At the same time, the threshold of wrongdoing that would be required to induce the GOP-controlled Senate to actually vote to convict the President is simply unknowable. We’re pretty sure it’s not as high as Trump thinks–if he shot someone in the middle of 5th Avenue, we’re inclined to think the Senate would vote to remove him from office. But the GOP’s collective tolerance for Trump’s malfeasance, particularly with regard to this issue, makes the chances of getting even 50 votes–let alone the supermajority needed to remove Trump from office–very unlikely.

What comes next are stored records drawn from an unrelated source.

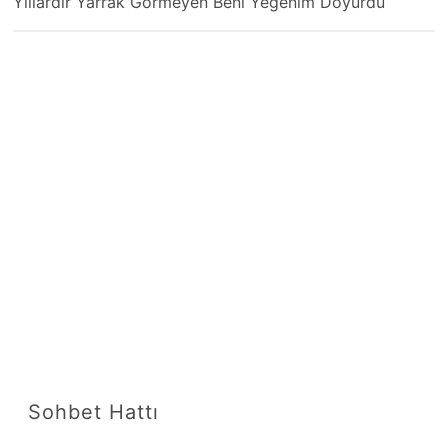
Yıllardır Yarrak Görmeyen Beni Yeğenim Doyurdu
Sohbet Hattı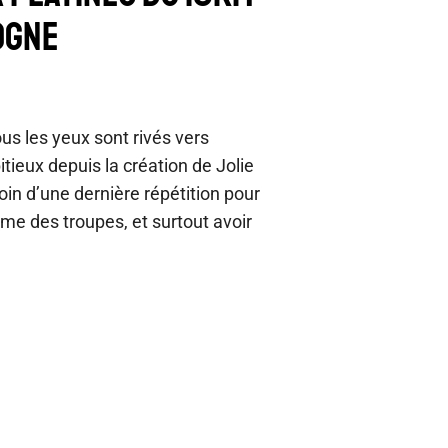
OGNE
s les yeux sont rivés vers
itieux depuis la création de Jolie
in d’une dernière répétition pour
orme des troupes, et surtout avoir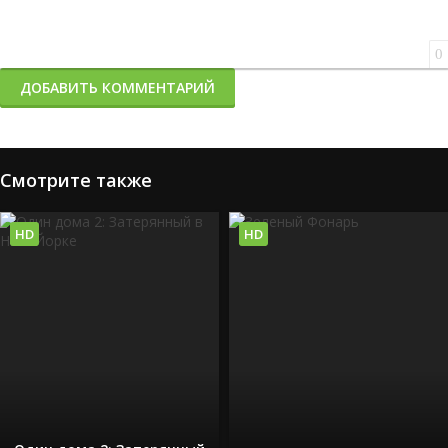
0
ДОБАВИТЬ КОММЕНТАРИЙ
Смотрите также
HD
HD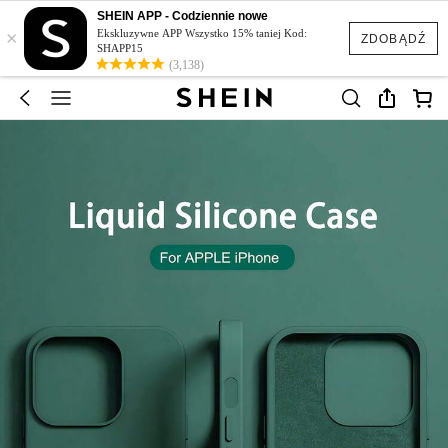
SHEIN APP - Codziennie nowe
×
Ekskluzywne APP Wszystko 15% taniej Kod:
ZDOBĄDŹ
SHAPP15
(3,138)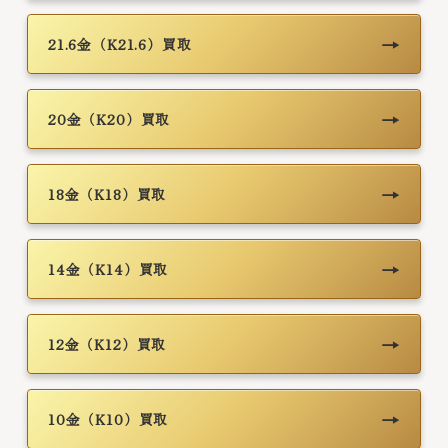
→
21.6金（K21.6）買取
→
20金（K20）買取
→
18金（K18）買取
→
14金（K14）買取
→
12金（K12）買取
→
10金（K10）買取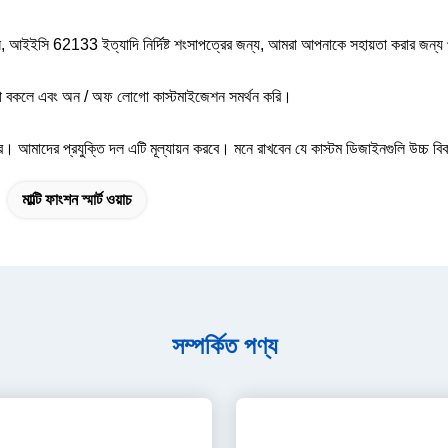
সি 62133 ইত্যাদি নির্দিষ্ট শংসাপত্রের জন্য, আমরা আপনাকে সহায়তা করার জন্য প্র
নে বা বকলে এবং অন / অফ লোগো কাস্টমাইজেশন সমর্থন করি।
করে। আমাদের প্রযুক্তি দল এটি মূল্যায়ন করবে। মনে রাখবেন যে কাস্টম ডিজাইনগুলি উচ্চ বি
মাল্টি ফাংশন স্মার্ট ওয়াচ
সম্পর্কিত পণ্য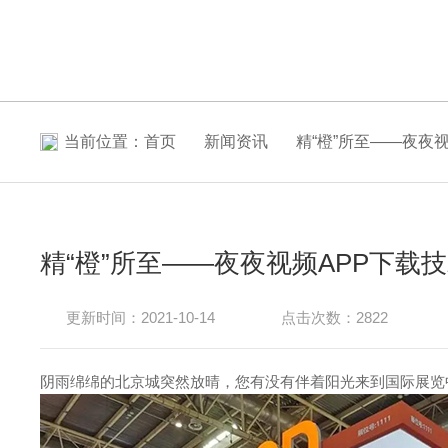
当前位置：
首页
新闻资讯
精“橙”所至——夜夜视频
精“橙”所至——夜夜视频APP下载技术B
更新时间：2021-10-14
点击次数：2822
阴雨绵绵的北京城突然放晴，您有没有伴着阳光来到国际展览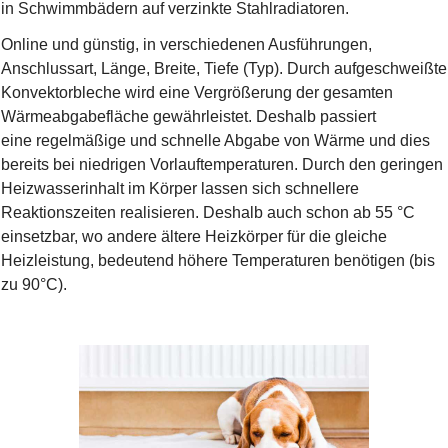
in Schwimmbädern auf verzinkte Stahlradiatoren.
Online und günstig, in verschiedenen Ausführungen,
Anschlussart, Länge, Breite, Tiefe (Typ). Durch aufgeschweißte
Konvektorbleche wird eine Vergrößerung der gesamten
Wärmeabgabefläche gewährleistet. Deshalb passiert
eine regelmäßige und schnelle Abgabe von Wärme und dies
bereits bei niedrigen Vorlauftemperaturen. Durch den geringen
Heizwasserinhalt im Körper lassen sich schnellere
Reaktionszeiten realisieren. Deshalb auch schon ab 55 °C
einsetzbar, wo andere ältere Heizkörper für die gleiche
Heizleistung, bedeutend höhere Temperaturen benötigen (bis
zu 90°C).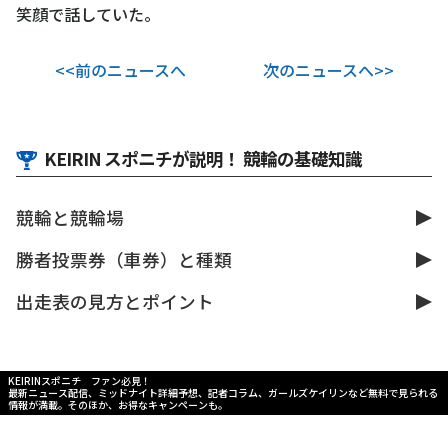
笑顔で話していた。
<<前のニュースへ
次のニュースへ>>
KEIRIN スポニチが説明！ 競輪の基礎知識
競輪と競輪場
勝者投票券（車券）と種類
出走表の見方とポイント
KEIRINスポニチ ファン必見！
最新ニュース配信、ミッドナイト詳細予想、記者コラム、ガールズケイリンなど無料で見られる
情報が満載。そのほか、お得なキャンペーンも。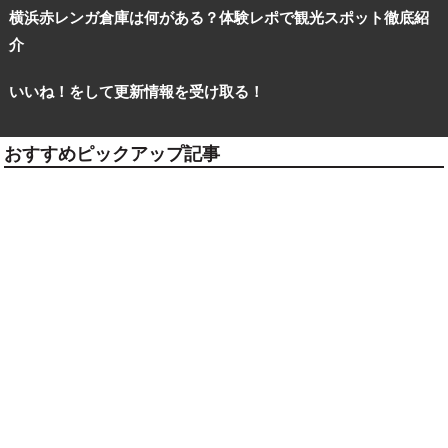
横浜赤レンガ倉庫は何がある？体験レポで観光スポット徹底紹
介
いいね！をして更新情報を受け取る！
おすすめピックアップ記事
観光ガイド
ランキング
ブログ記事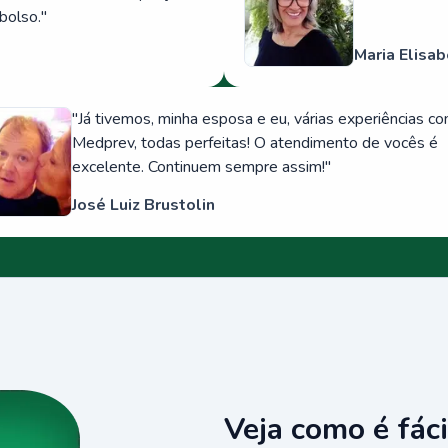
bolso.
"
Maria Elisab
"
Já tivemos, minha esposa e eu, várias experiências c
Medprev, todas perfeitas! O atendimento de vocês é
excelente. Continuem sempre assim!
"
José Luiz Brustolin
Veja como é fáci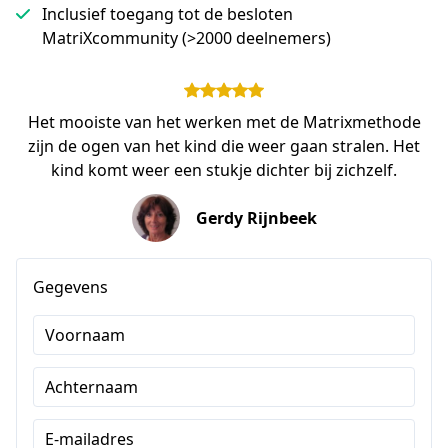
Inclusief toegang tot de besloten
MatriXcommunity (>2000 deelnemers)
Het mooiste van het werken met de Matrixmethode
zijn de ogen van het kind die weer gaan stralen. Het
kind komt weer een stukje dichter bij zichzelf.
Gerdy Rijnbeek
Gegevens
Voornaam
Achternaam
E-mailadres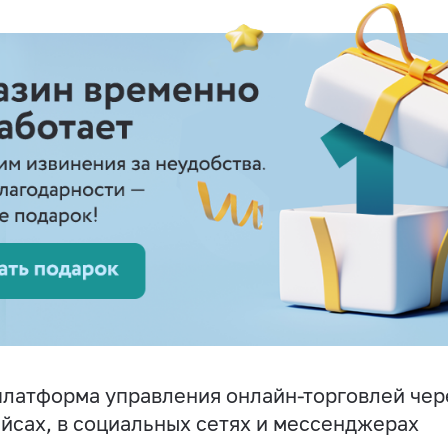
латформа управления онлайн-торговлей чере
йсах, в социальных сетях и мессенджерах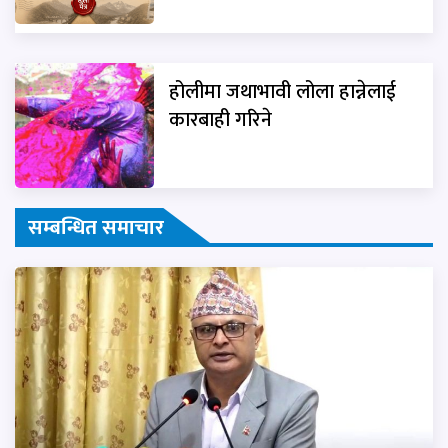
होलीमा जथाभावी लोला हान्नेलाई
कारबाही गरिने
सम्बन्धित समाचार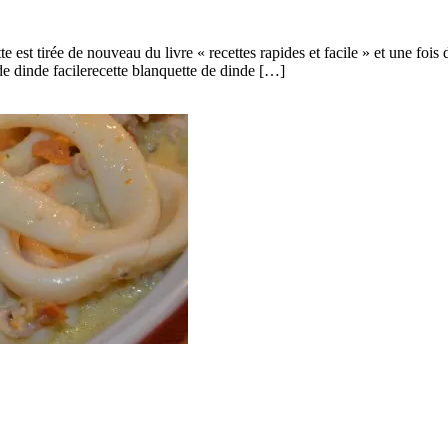
 est tirée de nouveau du livre « recettes rapides et facile » et une fois 
de dinde facilerecette blanquette de dinde […]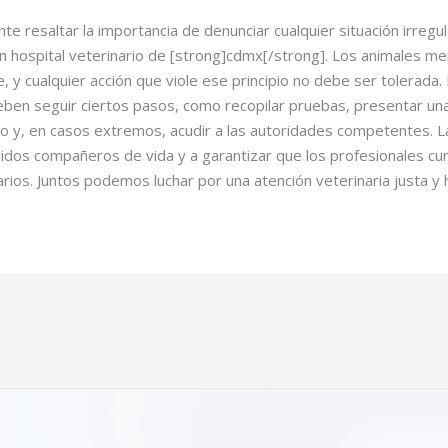
te resaltar la importancia de denunciar cualquier situación irregu
 hospital veterinario de [strong]cdmx[/strong]. Los animales mer
, y cualquier acción que viole ese principio no debe ser tolerada.
eben seguir ciertos pasos, como recopilar pruebas, presentar una
io y, en casos extremos, acudir a las autoridades competentes. L
idos compañeros de vida y a garantizar que los profesionales cu
arios. Juntos podemos luchar por una atención veterinaria justa y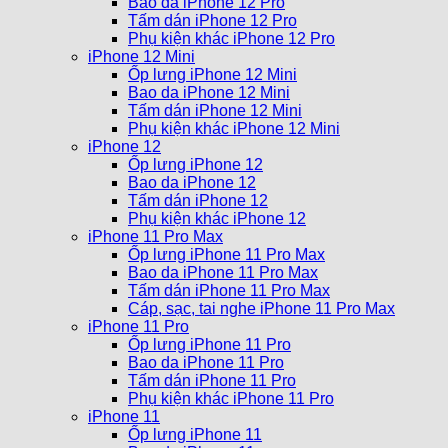
Bao da iPhone 12 Pro
Tấm dán iPhone 12 Pro
Phụ kiện khác iPhone 12 Pro
iPhone 12 Mini
Ốp lưng iPhone 12 Mini
Bao da iPhone 12 Mini
Tấm dán iPhone 12 Mini
Phụ kiện khác iPhone 12 Mini
iPhone 12
Ốp lưng iPhone 12
Bao da iPhone 12
Tấm dán iPhone 12
Phụ kiện khác iPhone 12
iPhone 11 Pro Max
Ốp lưng iPhone 11 Pro Max
Bao da iPhone 11 Pro Max
Tấm dán iPhone 11 Pro Max
Cáp, sạc, tai nghe iPhone 11 Pro Max
iPhone 11 Pro
Ốp lưng iPhone 11 Pro
Bao da iPhone 11 Pro
Tấm dán iPhone 11 Pro
Phụ kiện khác iPhone 11 Pro
iPhone 11
Ốp lưng iPhone 11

If impeachment is unlikely to succeed, the next question for Democrats to resolve is whether proceeding with the attempt has political value ahead of the 2020 elections. There’s a good argument that a failed impeachment attempt will do more to shore up Trump’s base of support than erode it, much like Barr’s initial four-page spin of the Mueller report gave many Republicans the pretext they needed to ignore everything that came out afterward. And the closer we get to the 2020 election cycle, the more straightforward remedy of simply voting Trump out arguably makes impeachment talk a distraction.

For Democrats who are old enough to remember when Republicans impeached Bill Clinton for lying about a blow job, having the patience to forego returning the favor over Trump’s infinitely more serious offenses is a lot to ask.

But in the long run, much like Colorado Republicans wasting time and money on recalls instead of preparing for the next general election, keeping Democratic eyes on the 2020 prize could well be the smart play.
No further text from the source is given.